[Records drawn from a dataset]

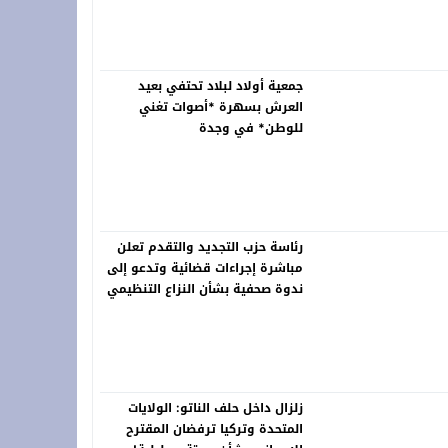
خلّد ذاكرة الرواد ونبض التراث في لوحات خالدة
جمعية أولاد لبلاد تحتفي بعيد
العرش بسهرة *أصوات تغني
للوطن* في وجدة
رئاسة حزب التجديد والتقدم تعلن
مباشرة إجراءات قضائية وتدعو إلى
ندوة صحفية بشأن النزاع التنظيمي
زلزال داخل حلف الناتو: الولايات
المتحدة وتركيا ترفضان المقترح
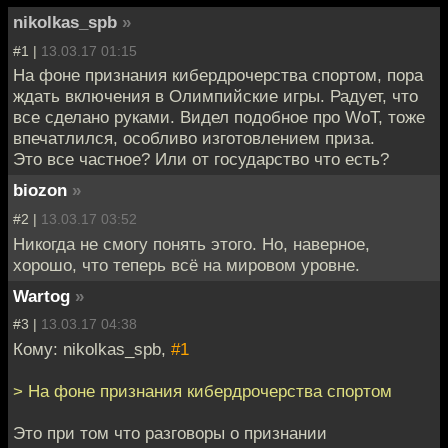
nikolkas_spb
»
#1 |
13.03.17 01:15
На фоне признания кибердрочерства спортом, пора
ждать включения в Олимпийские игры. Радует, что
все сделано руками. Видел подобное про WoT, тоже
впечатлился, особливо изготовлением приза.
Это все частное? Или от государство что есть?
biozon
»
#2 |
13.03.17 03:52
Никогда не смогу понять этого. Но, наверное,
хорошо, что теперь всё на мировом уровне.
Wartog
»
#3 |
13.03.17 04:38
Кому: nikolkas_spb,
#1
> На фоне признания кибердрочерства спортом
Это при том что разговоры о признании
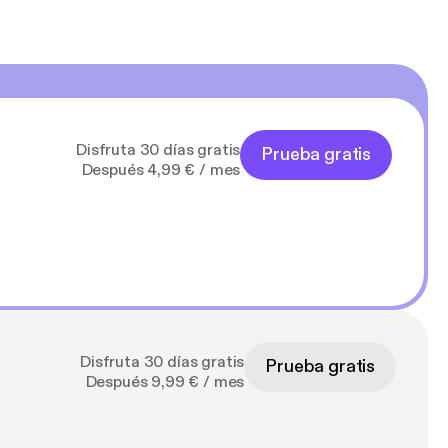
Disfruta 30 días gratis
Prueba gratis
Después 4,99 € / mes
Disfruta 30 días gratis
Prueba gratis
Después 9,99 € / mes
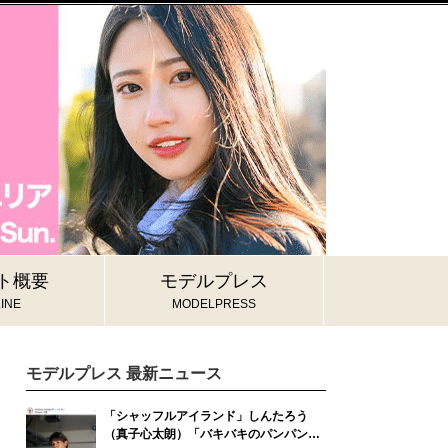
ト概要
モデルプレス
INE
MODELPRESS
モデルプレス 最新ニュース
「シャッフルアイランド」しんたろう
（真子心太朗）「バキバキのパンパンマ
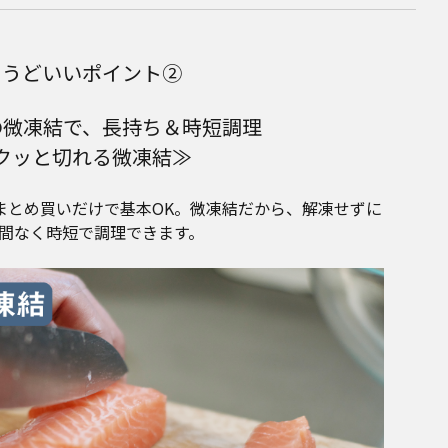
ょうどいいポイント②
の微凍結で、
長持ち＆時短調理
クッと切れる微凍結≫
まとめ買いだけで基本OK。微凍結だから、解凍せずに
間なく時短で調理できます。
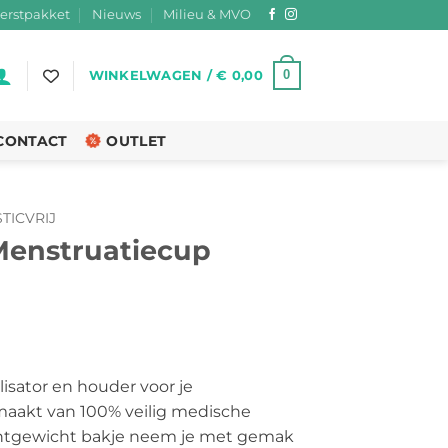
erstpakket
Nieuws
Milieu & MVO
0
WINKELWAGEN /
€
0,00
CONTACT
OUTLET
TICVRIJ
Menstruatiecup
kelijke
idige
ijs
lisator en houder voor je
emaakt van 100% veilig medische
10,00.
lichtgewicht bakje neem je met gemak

> Task prompt:
Working from the entries above, return all lines that contain "кибердрочерства".

> The completed task:
На фоне признания кибердрочерства спортом, пора
> На фоне признания кибердрочерства спортом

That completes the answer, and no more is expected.